2

I'm trying to create an HttpModule for my MVC application that will intercept a file upload request.

The goal is to catch the request before it's sent in order to check the content length of the request.

If the content length is larger than what is allowed, it should cancel that request and send an empty string as the response.
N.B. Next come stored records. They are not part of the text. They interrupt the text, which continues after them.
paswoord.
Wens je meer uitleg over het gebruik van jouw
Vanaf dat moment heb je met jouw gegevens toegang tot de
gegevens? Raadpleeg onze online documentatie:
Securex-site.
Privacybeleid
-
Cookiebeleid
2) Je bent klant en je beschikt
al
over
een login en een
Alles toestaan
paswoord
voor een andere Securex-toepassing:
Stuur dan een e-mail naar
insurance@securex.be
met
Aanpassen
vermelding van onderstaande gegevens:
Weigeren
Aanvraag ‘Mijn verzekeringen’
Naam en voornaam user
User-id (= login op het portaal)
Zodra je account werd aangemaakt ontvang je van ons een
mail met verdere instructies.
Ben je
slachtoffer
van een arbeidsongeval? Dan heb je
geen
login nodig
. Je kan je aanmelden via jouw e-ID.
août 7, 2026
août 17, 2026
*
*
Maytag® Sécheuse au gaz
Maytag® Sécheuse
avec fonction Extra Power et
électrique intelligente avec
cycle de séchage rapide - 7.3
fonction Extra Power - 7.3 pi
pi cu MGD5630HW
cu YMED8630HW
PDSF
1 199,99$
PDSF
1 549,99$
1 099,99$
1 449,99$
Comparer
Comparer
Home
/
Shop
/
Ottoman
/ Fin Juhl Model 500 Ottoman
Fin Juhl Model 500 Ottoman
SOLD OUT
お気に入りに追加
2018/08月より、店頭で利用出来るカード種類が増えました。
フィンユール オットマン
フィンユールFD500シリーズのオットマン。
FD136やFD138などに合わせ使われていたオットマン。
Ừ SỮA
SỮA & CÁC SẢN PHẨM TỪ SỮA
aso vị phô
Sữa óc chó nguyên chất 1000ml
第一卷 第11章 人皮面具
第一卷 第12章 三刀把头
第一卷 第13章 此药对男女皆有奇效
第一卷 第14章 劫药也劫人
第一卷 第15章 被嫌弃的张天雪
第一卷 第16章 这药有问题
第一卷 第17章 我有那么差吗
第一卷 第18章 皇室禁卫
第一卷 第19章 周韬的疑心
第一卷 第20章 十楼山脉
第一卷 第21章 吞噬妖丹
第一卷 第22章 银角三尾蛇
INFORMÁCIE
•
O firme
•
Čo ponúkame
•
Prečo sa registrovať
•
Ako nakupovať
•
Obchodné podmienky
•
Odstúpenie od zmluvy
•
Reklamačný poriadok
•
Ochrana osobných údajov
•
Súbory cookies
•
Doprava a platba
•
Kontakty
When a user clicks to upload a document, an ajax call is made to the UploadSignedDocument action:

[NoCache, HttpPost, ValidateAntiForgeryToken]        
public string UploadSignedDocument(int orderid, HttpPostedFileBase fileUpload)
{
    try
    {
        var fileinfo = new FileInfo(fileUpload.FileName);
        var newFileName = DateTime.Now.ToString("yyyy-MM-dd_HH-mm-ss_") + fileinfo.Name;
        var docPath = Path.Combine(Server.MapPath("~/Uploads/"), newFileName);
        fileUpload.SaveAs(docPath);
        return newFileName;
    }
    catch
    {
        return "";
    }
}

Which is intercepted by the following HttpModule:

public class UploadedFileSizeScreeningModule : IHttpModule
{    
    public void Init(HttpApplication application)
    {
        application.EndRequest += ValidateUploadRequest;
    }

    public void Dispose()
    {
    }

    private static void ValidateUploadRequest(object source, EventArgs e)
    {
        HttpApplication context = source as HttpApplication;

        if (context.Request.HttpMethod.ToUpperInvariant() != "POST" ||
            !context.Request.Path.Contains("OrderQueue/UploadSignedDocument"))
        {
            return;
        }

        var requestLengthInMB = context.Request.ContentLength / 1024 / 1024;

        if (requestLengthInMB > Settings.Default.MaxFileSizeInMB)
        {
            // TODO: Return new response (empty string)
        }
    }
}

How do I return an empty string back to the caller from the HttpHandler?

1 Answer 1

3
  1. You should be using the context.Response itself to return the ajax response. Just write in there the empty string.
  2. You should be subscribed to HttpApplication.EndRequest. That's where you may actually change (or even replace) the HTTP response.
  3. You should not be using the HttpApplication.PreSendRequestHeaders event:

You can use the PreSendRequestHeaders and PreSendRequestContext events with native IIS modules, but do not use them with managed modules that implement IHttpModule. Setting these properties can cause issues with asynchronous requests.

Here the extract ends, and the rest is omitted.